De los errores se aprende, o al menos eso antes se decía. Lo abominable es que este arranque de aprendizaje parta casi siempre de la tozudez de las desgracias. Hoy se cumplen 42 años y un mes del espeluznante accidente de los Alfaques en el que un camión cisterna, sobrecargado de propileno, reventó a la altura de un camping tarraconense. Resultado: 217 fallecidos. Muchas de las víctimas encontraron la muerte en el mar, intentando aliviarse del fuego, cuando la temperatura del agua alcanzó en esos momentos los 2.000 grados Celsius. A consecuencia de ello, se pegó un zarandeo al erial nacional en seguridad industrial, vigilando entre otros los sistemas de sobrepresión de las cisternas, o regulándose años después el sistema de almacenamiento de productos químicos. Porque tener bien separadas una serie de sustancias químicas resulta tan necesario y pedagógico como señalar que la bala y la velocidad deben guardarse en armarios distintos. El tecnicismo se enfila como la coartada popular para mirar con cierto desdén la procelosa normativa de seguridad industrial, o la meticulosa regulación del transporte de mercancías peligrosas, cuyos frutos han supuesto que en este país no se repita otra tragedia como la de los Alfaques. Y es que la simple revisión de un cuadro eléctrico puede evitar muchos males mayores, dígase el incendio de todo un inmueble.

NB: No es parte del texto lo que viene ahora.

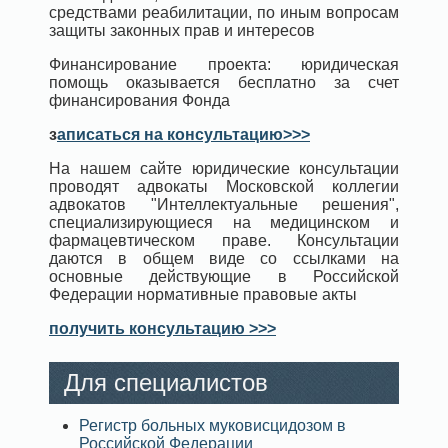
средствами реабилитации, по иным вопросам
защиты законных прав и интересов
Финансирование проекта: юридическая
помощь оказывается бесплатно за счет
финансирования Фонда
з
аписаться на консультацию>>>
На нашем сайте юридические консультации
проводят адвокаты Московской коллегии
адвокатов "Интеллектуальные решения",
специализирующиеся на медицинском и
фармацевтическом праве. Консультации
даются в общем виде со ссылками на
основные действующие в Российской
Федерации нормативные правовые акты
получить консультацию >>>
Для специалистов
Регистр больных муковисцидозом в
Российской Федерации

En estos tiempos de la cólera y del covid, las pirámides de Bird sobrevuelan sobre nuestras cabezas como llamas de Pentecostés. Salvo que aquí las conductas inseguras se concentran como el Avecrem, y nos basta las diez mil milésimas parte de sus zapatas para crear un problema de seguridad pública. Curiosos los giros de la semántica. Hace nada, la ministra Salgado se agarraba al talismán de los brotes verdes para anunciar la tierra prometida que repudiaba a Lehman Brothers. Hoy nos dan mucho asquito los brotes, la expresión afásica de nuestra tontuna; la moneda de cambio de nuestra incompetencia. Vuelven a incrementarse peligrosamente los ingresos hospitalarios para demostrar que este un largo, que no un plácido verano. Nunca como ahora tuve tantas ganas de destruir pirámides.